Sparked by a large number of rural hospital closures in the 1980s and 1990s, Congress, through the Balanced Budget Act of 1997, established the Medicare Rural Hospital Flexibility (Flex) Program, which was designed to help strengthen the financial sustainability of rural hospitals and preserve access to basic hospital services (including emergency departments) in rural communities. The program was modeled after the Medical Assistance Facility Demonstration Project, which operated in Montana’s frontier communities beginning in the 1980s, and the Rural Primary Care Hospital Project.
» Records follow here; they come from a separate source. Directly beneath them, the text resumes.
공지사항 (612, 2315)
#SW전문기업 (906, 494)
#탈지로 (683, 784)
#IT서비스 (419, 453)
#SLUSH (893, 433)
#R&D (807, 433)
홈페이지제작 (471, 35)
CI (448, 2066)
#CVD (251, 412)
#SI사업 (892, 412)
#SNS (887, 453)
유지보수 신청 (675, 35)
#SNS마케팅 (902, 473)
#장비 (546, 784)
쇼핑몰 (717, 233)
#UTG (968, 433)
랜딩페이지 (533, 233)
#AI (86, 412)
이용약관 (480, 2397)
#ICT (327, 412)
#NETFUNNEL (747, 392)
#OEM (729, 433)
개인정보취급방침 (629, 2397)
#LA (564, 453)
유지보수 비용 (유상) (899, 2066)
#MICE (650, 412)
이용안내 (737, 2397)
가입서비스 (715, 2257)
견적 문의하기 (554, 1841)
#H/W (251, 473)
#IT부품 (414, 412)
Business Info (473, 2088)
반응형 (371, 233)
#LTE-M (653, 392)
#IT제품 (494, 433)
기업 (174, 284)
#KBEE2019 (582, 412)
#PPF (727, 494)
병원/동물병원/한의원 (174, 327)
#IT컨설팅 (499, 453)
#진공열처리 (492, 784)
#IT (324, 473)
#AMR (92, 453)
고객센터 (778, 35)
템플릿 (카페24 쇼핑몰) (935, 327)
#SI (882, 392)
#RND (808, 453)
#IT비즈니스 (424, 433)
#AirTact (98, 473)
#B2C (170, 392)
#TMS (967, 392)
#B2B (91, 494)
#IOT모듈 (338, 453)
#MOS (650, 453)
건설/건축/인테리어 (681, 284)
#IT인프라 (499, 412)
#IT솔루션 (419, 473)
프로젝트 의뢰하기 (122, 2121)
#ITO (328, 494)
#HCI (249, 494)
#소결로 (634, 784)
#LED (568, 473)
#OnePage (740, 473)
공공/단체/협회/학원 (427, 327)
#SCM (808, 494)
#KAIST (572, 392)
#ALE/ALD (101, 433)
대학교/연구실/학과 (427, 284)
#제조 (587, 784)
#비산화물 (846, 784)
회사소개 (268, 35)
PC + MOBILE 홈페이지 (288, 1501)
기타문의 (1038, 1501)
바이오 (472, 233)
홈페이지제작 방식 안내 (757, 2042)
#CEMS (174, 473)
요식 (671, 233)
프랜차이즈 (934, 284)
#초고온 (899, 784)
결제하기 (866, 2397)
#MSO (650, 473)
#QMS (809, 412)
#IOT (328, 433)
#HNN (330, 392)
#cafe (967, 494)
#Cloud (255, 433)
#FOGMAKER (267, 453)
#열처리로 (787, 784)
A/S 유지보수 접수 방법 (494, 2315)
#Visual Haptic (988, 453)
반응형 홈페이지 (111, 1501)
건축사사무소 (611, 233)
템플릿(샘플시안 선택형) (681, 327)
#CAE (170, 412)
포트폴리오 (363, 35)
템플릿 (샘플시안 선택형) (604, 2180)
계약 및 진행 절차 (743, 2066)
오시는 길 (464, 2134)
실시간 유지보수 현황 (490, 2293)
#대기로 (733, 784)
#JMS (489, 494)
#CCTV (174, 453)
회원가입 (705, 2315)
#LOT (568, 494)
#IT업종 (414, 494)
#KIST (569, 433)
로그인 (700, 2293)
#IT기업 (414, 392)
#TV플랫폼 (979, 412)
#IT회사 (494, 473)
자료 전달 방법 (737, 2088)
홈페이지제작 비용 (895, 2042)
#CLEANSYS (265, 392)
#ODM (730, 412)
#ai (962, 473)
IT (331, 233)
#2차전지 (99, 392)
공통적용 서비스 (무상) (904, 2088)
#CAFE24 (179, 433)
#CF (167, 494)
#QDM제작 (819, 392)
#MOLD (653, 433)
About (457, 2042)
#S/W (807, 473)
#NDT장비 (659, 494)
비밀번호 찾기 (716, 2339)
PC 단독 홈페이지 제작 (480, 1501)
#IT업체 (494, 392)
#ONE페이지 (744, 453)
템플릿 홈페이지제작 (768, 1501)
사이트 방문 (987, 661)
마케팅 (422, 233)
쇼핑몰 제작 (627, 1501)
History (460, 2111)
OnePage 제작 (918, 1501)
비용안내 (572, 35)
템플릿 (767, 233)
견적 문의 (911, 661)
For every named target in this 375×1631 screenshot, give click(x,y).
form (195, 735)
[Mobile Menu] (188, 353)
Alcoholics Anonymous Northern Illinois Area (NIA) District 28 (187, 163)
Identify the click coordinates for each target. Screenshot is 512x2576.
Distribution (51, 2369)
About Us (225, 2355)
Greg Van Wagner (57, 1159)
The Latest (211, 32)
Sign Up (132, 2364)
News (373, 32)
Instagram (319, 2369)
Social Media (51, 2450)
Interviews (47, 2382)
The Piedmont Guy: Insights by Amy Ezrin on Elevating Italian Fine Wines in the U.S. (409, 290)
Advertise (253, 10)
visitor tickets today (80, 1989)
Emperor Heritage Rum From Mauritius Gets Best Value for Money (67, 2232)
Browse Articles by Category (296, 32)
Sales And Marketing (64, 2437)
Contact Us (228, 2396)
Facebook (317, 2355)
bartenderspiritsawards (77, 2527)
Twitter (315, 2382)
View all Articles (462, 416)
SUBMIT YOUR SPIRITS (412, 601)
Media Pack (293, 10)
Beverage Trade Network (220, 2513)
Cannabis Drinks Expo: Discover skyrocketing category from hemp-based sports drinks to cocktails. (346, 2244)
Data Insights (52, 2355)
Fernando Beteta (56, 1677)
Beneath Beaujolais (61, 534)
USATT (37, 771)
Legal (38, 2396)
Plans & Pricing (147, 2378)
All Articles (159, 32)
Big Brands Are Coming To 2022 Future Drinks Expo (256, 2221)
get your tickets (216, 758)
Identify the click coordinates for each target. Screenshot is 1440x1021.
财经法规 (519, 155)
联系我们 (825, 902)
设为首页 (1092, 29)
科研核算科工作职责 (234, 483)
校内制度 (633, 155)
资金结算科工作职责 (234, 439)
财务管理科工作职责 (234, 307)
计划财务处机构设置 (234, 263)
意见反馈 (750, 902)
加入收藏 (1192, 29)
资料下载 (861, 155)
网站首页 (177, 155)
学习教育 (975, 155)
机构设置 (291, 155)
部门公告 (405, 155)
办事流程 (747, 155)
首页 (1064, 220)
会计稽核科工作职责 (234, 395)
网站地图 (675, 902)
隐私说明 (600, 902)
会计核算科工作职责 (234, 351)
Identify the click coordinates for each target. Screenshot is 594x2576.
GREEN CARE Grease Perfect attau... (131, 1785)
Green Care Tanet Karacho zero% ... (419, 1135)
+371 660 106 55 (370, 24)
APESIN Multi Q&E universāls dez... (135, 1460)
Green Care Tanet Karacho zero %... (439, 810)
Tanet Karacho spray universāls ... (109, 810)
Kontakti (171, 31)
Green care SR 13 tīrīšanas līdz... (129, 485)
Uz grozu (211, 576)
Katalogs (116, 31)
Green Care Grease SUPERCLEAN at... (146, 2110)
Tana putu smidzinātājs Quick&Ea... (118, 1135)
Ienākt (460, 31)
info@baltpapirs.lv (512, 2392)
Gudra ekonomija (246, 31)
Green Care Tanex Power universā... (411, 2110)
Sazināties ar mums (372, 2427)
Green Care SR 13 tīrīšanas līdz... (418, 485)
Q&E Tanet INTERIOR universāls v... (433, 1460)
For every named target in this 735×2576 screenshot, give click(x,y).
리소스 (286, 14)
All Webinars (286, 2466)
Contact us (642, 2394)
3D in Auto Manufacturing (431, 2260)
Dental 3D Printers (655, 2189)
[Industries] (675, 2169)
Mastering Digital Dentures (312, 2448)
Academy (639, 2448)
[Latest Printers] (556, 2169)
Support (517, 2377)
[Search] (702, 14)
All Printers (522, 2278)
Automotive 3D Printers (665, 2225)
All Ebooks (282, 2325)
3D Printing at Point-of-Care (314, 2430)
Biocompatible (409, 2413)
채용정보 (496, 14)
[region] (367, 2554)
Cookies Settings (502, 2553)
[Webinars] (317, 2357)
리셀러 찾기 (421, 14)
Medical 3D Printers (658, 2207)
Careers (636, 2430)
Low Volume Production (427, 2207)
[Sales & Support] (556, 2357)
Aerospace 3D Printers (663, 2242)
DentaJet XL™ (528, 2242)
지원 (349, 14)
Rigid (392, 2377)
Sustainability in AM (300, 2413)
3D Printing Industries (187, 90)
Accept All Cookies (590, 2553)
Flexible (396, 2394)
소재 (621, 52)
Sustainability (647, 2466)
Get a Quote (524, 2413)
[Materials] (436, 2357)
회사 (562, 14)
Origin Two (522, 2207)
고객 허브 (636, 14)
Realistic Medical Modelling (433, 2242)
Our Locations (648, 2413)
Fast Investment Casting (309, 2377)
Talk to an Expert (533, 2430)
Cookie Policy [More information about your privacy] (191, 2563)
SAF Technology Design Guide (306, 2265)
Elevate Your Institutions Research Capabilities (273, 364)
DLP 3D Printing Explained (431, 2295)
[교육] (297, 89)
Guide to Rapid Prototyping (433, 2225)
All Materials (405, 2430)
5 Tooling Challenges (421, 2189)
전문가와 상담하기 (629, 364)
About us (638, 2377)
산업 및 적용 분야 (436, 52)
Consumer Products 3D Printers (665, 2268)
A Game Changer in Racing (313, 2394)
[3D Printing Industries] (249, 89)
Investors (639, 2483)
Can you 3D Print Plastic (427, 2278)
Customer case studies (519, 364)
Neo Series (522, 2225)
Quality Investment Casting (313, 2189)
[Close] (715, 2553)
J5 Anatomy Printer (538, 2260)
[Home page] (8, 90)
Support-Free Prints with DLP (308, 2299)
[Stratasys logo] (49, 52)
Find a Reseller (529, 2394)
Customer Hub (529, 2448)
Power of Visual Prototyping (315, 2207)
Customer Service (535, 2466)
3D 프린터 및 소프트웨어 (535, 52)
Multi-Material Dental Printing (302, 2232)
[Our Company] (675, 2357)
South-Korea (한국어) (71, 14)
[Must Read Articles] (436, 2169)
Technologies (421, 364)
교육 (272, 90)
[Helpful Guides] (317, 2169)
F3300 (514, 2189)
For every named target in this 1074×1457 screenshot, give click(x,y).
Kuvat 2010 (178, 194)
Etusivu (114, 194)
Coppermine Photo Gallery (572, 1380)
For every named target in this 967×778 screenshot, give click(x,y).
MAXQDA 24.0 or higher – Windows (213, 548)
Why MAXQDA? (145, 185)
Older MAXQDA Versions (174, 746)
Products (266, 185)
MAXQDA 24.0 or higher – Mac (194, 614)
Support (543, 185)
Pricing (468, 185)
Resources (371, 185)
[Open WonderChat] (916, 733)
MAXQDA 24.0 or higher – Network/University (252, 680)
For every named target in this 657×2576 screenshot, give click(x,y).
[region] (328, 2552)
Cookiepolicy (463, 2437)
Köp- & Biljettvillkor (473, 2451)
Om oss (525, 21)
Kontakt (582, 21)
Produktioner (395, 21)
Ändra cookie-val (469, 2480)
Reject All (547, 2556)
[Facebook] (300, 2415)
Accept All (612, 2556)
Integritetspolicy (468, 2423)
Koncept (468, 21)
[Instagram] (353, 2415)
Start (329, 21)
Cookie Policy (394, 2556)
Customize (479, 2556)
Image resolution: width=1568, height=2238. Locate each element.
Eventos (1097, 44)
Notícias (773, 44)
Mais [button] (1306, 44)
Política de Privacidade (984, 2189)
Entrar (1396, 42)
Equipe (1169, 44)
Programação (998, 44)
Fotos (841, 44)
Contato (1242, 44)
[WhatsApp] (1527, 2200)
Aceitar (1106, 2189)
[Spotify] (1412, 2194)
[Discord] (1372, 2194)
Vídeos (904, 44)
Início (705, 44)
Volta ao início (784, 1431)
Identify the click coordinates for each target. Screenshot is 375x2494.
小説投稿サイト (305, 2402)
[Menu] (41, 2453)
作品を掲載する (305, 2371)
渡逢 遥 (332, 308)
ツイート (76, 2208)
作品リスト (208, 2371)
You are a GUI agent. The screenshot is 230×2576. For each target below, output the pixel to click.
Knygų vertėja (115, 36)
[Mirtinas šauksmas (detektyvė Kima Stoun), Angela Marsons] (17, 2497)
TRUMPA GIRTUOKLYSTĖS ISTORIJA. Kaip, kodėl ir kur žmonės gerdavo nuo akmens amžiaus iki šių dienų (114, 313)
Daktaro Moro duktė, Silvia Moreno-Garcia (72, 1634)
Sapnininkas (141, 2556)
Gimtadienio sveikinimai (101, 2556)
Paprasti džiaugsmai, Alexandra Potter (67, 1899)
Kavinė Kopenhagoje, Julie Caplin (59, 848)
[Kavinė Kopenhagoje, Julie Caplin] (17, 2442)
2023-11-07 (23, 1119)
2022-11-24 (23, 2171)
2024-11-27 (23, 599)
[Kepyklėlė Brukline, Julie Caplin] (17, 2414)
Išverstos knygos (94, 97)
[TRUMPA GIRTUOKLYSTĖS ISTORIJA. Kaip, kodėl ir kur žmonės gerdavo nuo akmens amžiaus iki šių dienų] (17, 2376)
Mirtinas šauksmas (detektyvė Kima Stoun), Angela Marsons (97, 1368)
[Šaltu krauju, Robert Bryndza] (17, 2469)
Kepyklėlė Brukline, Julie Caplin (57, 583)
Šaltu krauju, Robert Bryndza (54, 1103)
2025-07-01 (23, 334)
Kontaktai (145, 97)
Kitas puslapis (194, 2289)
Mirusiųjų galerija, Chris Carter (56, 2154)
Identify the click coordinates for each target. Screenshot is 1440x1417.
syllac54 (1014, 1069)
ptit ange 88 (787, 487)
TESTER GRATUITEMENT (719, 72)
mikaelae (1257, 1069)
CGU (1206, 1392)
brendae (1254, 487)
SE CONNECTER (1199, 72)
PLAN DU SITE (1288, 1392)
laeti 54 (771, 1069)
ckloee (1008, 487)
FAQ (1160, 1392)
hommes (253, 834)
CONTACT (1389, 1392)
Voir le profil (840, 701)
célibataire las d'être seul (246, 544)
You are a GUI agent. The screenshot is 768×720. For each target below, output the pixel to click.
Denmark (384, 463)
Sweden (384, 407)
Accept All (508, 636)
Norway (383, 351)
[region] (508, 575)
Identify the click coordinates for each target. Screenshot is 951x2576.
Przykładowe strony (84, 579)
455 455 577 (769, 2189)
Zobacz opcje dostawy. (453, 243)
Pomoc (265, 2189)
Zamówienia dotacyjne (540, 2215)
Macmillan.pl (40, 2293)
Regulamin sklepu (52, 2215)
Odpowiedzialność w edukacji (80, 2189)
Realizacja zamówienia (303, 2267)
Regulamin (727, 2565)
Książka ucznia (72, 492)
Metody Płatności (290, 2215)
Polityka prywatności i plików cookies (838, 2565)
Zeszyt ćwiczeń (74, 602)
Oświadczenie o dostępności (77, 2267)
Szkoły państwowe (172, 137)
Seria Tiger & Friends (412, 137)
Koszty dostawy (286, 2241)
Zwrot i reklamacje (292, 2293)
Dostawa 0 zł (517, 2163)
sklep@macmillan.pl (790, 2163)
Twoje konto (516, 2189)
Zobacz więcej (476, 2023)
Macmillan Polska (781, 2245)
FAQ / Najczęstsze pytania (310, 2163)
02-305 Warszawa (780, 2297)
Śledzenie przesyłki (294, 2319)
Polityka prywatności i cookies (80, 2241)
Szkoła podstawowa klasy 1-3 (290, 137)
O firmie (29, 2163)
Since the late 1990s, the Flex Program — which has been amended by the Balanced Budget Refinement Act; the Medicare, Medicaid and SCHIP Benefits Improvement and Protection Act; the Medicare Prescription Drug, Improvement and Modernization Act; and the Patient Protection and Affordable Care Act — has:
- Created the critical access hospital (CAH) designation, which allows hospitals that meet Medicare conditions of participation, and certification and survey requirements to be reimbursed on a reasonable cost basis for inpatient and outpatient services (including lab and qualifying ambulance services) provided to Medicare patients. (In some states, the same level of reimbursement is also provided to CAHs treating Medicaid patients.)
- Created the Flex Grant Program, which awards funds to states to support CAHs through training and technical assistance to build capacity, encourage innovation, and promote sustainable improvements in the rural health care system. (In most states, these funds are awarded to State Offices of Rural Health and the activities they support focus on five key program areas: quality improvement, operational and financial improvement, population health improvement, rural emergency medical services improvement, and rural innovative model development.) Only states with CAHs (or hospitals eligible to convert to CAH status) and a state rural health plan can participate in the Flex Grant Program.
- Established the Medicare Beneficiary Quality Improvement Project (MBQIP), which seeks to improve the quality of care that CAHs provide by increasing quality data reporting and driving quality improvement activities based on the data.
The overall goal of the Flex Program, which is funded by the Health Resources and Services Administration’s Federal Office of Rural Health Policy (FORHP), is to ensure that high quality health care — preventative, ambulatory, pre-hospital, emergent, and inpatient care — is available in rural communities and aligned with community needs.
Program Technical Assistance
The National Rural Health Resource Center’s Technical Assistance and Services Center, supported by a FORHP cooperative agreement, provides information, tools, and education in the five key Flex Program areas to the 45 state Flex Programs and other rural providers.
Stratis Health, through the FORHP-supported Rural Quality Improvement Technical Assistance cooperative agreement, provides quality improvement-related technical assistance to state Flex Programs, with a particular focus on MBQIP.
To evaluate the impact of the Flex Program, FORHP supports the Flex Monitoring Team (FMT), a consortium of three university-based rural health research centers (located at the University of Minnesota, the University of North Carolina at Chapel Hill, and the University of Southern Maine) that conducts research on hospitals to assess quality improvement, financial and operational improvement, and community engagement. The aim of FMT is to improve the accessibility, viability, and quality of health care for rural residents and communities. The consortium makes a range of resources publicly available: a national listing of CAHs; state- and national-level CAH data; as well as reports, policy briefs, and presentations.